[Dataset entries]

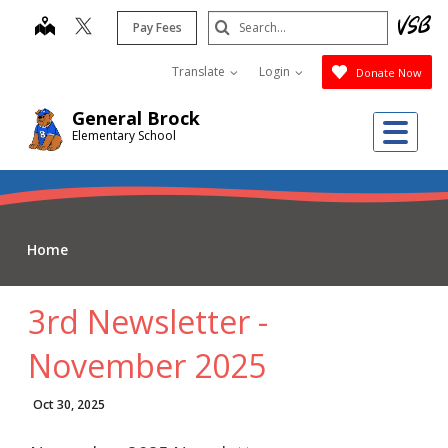
Skip
Search
map
Pay Fees
to
Submit
main
Translate
Login
Donate Now
content
General Brock
Me
Elementary School
Home
3rd Newsletter -
November 2025
Oct 30, 2025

Aim of the exercise:
Each line from the one containing "General Brock" to the close of the records must appear in the output exactly, and no other line.

Reply to the exercise:
General Brock
Me
Elementary School
Home
3rd Newsletter -
November 2025
Oct 30, 2025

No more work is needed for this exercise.